══ DATA TO USE ══

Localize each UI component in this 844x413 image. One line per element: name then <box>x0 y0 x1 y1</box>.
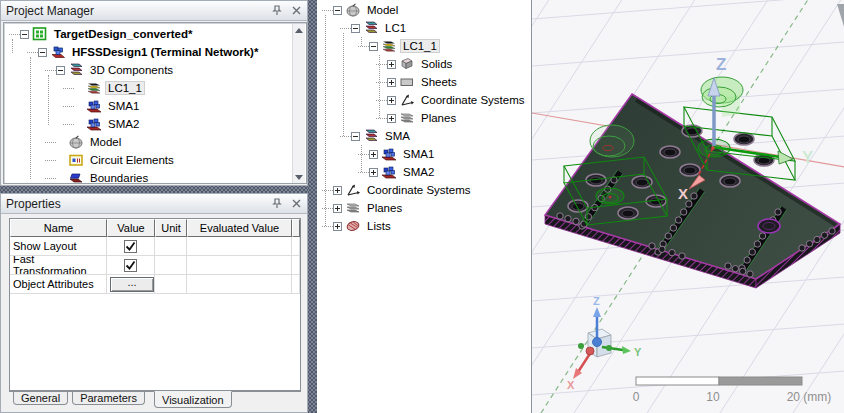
tree-item-targetdesign-converted[interactable]: TargetDesign_converted* <box>5 25 291 43</box>
expand-toggle-icon[interactable] <box>387 114 396 123</box>
project-manager-title: Project Manager <box>6 4 264 18</box>
tree-item-label: Coordinate Systems <box>365 184 473 196</box>
properties-tabs: GeneralParametersVisualization <box>9 391 301 411</box>
tree-connector <box>340 136 351 137</box>
x-axis-label: X <box>678 185 688 202</box>
tree-item-label: LC1 <box>383 22 408 34</box>
y-axis-label: Y <box>802 148 814 167</box>
lists-icon <box>345 219 362 233</box>
tree-item-model[interactable]: Model <box>5 133 291 151</box>
orientation-triad[interactable]: Z Y X <box>567 295 642 391</box>
collapse-toggle-icon[interactable] <box>369 42 378 51</box>
tree-item-circuit-elements[interactable]: Circuit Elements <box>5 151 291 169</box>
tree-item-sma1[interactable]: SMA1 <box>318 145 531 163</box>
tree-item-label: LC1_1 <box>106 82 144 94</box>
tree-connector <box>358 154 369 155</box>
viewport-corner-widget <box>837 4 844 30</box>
tree-connector <box>45 70 56 71</box>
collapse-toggle-icon[interactable] <box>38 48 47 57</box>
column-header-unit[interactable]: Unit <box>155 219 187 237</box>
tree-item-boundaries[interactable]: Boundaries <box>5 169 291 184</box>
tree-item-label: SMA2 <box>106 118 141 130</box>
tree-item-label: Coordinate Systems <box>419 94 527 106</box>
tree-item-sma[interactable]: SMA <box>318 127 531 145</box>
tree-connector <box>358 172 369 173</box>
expand-toggle-icon[interactable] <box>387 60 396 69</box>
tree-item-solids[interactable]: Solids <box>318 55 531 73</box>
tree-item-sheets[interactable]: Sheets <box>318 73 531 91</box>
project-manager-tree: TargetDesign_converted*HFSSDesign1 (Term… <box>3 22 307 184</box>
close-icon[interactable] <box>290 198 302 210</box>
tree-item-coordinate-systems[interactable]: Coordinate Systems <box>318 181 531 199</box>
expand-toggle-icon[interactable] <box>387 78 396 87</box>
scroll-up-button[interactable] <box>293 24 305 37</box>
fast-transformation-checkbox[interactable] <box>124 259 137 272</box>
column-header-value[interactable]: Value <box>107 219 155 237</box>
tree-connector <box>361 145 362 172</box>
tree-connector <box>45 142 56 143</box>
tree-item-planes[interactable]: Planes <box>318 109 531 127</box>
cs-icon <box>399 93 416 107</box>
expand-toggle-icon[interactable] <box>333 222 342 231</box>
layers-icon <box>381 39 398 53</box>
triad-x-label: X <box>567 379 575 391</box>
expand-toggle-icon[interactable] <box>333 186 342 195</box>
tree-connector <box>27 52 38 53</box>
tree-item-label: HFSSDesign1 (Terminal Network)* <box>70 46 260 58</box>
tree-item-label: SMA1 <box>106 100 141 112</box>
3d-viewport[interactable]: Z Y X Z Y X <box>531 0 844 413</box>
expand-toggle-icon[interactable] <box>369 168 378 177</box>
expand-toggle-icon[interactable] <box>387 96 396 105</box>
properties-titlebar[interactable]: Properties <box>1 194 307 214</box>
purple-pad <box>758 219 780 233</box>
property-unit <box>155 237 187 256</box>
project-tree-scrollbar[interactable] <box>292 24 305 184</box>
property-unit <box>155 256 187 275</box>
tree-item-coordinate-systems[interactable]: Coordinate Systems <box>318 91 531 109</box>
collapse-toggle-icon[interactable] <box>333 6 342 15</box>
property-row-fast-transformation: Fast Transformation <box>10 256 300 275</box>
expand-toggle-icon[interactable] <box>369 150 378 159</box>
tree-item-lc1[interactable]: LC1 <box>318 19 531 37</box>
object-attributes-button[interactable]: ... <box>110 277 154 292</box>
tree-item-sma2[interactable]: SMA2 <box>318 163 531 181</box>
project-manager-titlebar[interactable]: Project Manager <box>1 1 307 21</box>
collapse-toggle-icon[interactable] <box>351 24 360 33</box>
tree-item-label: Sheets <box>419 76 459 88</box>
tree-item-label: Circuit Elements <box>88 154 176 166</box>
tree-item-model[interactable]: Model <box>318 1 531 19</box>
properties-table: NameValueUnitEvaluated Value Show Layout… <box>9 218 301 391</box>
tree-item-lc1-1[interactable]: LC1_1 <box>318 37 531 55</box>
tree-item-label: TargetDesign_converted* <box>52 28 194 40</box>
tree-item-planes[interactable]: Planes <box>318 199 531 217</box>
expand-toggle-icon[interactable] <box>333 204 342 213</box>
pin-icon[interactable] <box>271 198 283 210</box>
collapse-toggle-icon[interactable] <box>351 132 360 141</box>
horizontal-splitter[interactable] <box>0 186 308 193</box>
collapse-toggle-icon[interactable] <box>20 30 29 39</box>
tree-item-label: Boundaries <box>88 172 150 184</box>
column-header-evaluated-value[interactable]: Evaluated Value <box>187 219 292 237</box>
vertical-splitter[interactable] <box>308 0 317 413</box>
tree-item-hfssdesign1-terminal-network[interactable]: HFSSDesign1 (Terminal Network)* <box>5 43 291 61</box>
tab-visualization[interactable]: Visualization <box>154 391 232 408</box>
hfss-application-window: { "project_manager": { "title": "Project… <box>0 0 844 413</box>
tree-connector <box>343 33 344 136</box>
scale-tick-0: 0 <box>633 390 640 404</box>
cs-icon <box>345 183 362 197</box>
collapse-toggle-icon[interactable] <box>56 66 65 75</box>
scroll-down-button[interactable] <box>293 171 305 184</box>
column-header-name[interactable]: Name <box>10 219 107 237</box>
triad-z-label: Z <box>593 295 600 307</box>
tree-connector <box>63 106 74 107</box>
tab-general[interactable]: General <box>13 392 68 405</box>
show-layout-checkbox[interactable] <box>124 240 137 253</box>
model-icon <box>68 135 85 149</box>
row-stub <box>292 237 300 256</box>
tree-item-lists[interactable]: Lists <box>318 217 531 235</box>
tab-parameters[interactable]: Parameters <box>72 392 145 405</box>
close-icon[interactable] <box>290 5 302 17</box>
pin-icon[interactable] <box>271 5 283 17</box>
tree-connector <box>63 124 74 125</box>
property-evaluated-value <box>187 256 292 275</box>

═══

* YOUR ASSIGNMENT *
Only a number is needed here: how many lines of the data include the word "planes"?

* RESPONSE TO THE EXERCISE *
2